Environmental policy can put costly restraints on growth. Successful environmental policy, therefore, must not only place restrictions on industry, but work with industry, in order to raise buy-in and reduce the cost of compliance. Particulate matter is by far the most problematic air pollutant on a national scale. Chronic exposure to fine particles raises the risk of cardiovascular disease and respiratory disease and the incidence of lung cancer. Yet the health impacts of particulate air pollution represent only one social cost they impose. Particulate matter from solid fuel combustion is also a dangerous short-lived climate pollutant. And beyond these direct climate effects, air pollution control has important secondary links to carbon abatement because one channel available to industry to reduce particulate emissions derives from the set of abatement actions that reduce fuel use (including actions to increase energy efficiency and improve combustion). On the flip side, many actions that may save industries money – principally energy efficiency measures – may also reduce particulate emissions.
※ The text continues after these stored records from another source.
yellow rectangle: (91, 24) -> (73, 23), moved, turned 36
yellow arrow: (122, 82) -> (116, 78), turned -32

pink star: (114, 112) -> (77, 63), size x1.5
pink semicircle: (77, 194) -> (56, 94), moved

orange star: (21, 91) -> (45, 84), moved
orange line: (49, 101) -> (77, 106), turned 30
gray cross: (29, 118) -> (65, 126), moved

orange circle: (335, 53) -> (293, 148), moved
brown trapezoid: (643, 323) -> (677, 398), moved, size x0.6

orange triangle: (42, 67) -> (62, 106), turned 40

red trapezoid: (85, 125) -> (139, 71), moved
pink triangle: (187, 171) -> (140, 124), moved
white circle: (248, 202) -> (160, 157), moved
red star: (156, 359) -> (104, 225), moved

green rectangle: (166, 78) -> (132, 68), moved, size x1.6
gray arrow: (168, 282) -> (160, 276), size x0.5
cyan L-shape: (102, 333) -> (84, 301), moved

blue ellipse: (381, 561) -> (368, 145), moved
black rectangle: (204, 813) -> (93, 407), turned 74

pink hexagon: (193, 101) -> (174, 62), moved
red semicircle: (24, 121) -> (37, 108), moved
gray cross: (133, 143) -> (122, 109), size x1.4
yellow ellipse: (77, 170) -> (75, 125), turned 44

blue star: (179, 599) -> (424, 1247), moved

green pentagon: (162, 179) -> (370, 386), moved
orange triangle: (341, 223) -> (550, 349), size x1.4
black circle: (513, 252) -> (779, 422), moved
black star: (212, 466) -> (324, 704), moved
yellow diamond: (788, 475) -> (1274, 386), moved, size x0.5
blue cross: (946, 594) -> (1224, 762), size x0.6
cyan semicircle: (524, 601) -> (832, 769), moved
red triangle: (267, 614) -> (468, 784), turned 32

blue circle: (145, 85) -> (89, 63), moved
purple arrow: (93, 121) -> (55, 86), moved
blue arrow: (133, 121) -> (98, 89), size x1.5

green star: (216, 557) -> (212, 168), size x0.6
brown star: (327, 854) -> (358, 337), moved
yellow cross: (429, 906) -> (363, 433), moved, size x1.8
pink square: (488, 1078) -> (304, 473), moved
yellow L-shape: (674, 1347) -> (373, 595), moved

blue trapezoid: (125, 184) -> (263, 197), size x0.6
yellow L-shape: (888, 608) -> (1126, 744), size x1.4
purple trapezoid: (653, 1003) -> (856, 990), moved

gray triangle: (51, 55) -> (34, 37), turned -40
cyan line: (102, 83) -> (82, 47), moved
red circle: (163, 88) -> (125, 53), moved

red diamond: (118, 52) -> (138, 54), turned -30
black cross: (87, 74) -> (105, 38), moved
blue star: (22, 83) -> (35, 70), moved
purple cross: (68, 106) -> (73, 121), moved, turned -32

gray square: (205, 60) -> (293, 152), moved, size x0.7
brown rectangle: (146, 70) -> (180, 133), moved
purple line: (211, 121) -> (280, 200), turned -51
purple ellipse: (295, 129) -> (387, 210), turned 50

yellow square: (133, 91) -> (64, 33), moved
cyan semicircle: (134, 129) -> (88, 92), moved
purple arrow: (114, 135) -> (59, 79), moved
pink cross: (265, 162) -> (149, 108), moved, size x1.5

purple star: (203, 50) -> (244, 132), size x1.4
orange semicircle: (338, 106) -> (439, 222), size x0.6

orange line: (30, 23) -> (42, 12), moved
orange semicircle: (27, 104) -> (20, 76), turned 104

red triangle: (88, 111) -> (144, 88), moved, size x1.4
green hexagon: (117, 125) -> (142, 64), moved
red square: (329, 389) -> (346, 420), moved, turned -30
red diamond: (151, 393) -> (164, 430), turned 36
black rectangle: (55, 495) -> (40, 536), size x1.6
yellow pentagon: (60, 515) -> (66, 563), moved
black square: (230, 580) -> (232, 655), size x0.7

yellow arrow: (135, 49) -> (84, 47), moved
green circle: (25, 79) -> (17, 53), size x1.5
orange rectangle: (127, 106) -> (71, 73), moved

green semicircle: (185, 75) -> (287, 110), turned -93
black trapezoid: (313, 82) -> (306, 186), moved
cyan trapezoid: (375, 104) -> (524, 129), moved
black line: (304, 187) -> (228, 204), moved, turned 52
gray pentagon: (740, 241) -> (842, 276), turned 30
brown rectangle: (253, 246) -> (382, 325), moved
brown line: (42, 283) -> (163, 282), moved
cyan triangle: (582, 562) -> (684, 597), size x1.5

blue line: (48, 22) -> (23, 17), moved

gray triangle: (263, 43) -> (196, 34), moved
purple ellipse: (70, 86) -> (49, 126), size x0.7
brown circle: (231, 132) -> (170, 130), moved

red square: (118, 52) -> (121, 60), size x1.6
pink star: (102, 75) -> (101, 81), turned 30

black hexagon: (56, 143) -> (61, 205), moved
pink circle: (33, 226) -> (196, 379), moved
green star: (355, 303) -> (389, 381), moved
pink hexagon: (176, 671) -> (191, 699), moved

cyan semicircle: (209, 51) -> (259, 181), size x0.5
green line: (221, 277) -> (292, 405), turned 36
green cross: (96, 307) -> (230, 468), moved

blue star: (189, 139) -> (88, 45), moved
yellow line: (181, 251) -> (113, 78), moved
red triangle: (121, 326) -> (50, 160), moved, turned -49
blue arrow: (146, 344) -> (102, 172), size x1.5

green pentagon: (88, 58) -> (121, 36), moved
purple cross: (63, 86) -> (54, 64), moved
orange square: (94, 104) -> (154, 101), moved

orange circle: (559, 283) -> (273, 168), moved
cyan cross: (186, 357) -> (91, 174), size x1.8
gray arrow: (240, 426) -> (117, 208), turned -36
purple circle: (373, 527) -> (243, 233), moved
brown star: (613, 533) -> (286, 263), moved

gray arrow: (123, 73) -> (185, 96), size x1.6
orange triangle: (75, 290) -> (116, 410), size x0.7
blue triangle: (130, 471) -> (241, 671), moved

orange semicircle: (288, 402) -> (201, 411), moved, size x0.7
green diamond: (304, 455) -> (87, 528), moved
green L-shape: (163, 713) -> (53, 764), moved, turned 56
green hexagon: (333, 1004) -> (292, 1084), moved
How can we create environmental regulation that is most effective and how might these co-benefits matter for policy design? How can regulatory policy create incentives for polluters to adopt any actions that reduce pollution levels, including efficiency enhancements. This talk explored these questions through the lens of ongoing environmental policy reforms and using results from a unique engineering-economic analysis of the costs of pollution abatement to industries.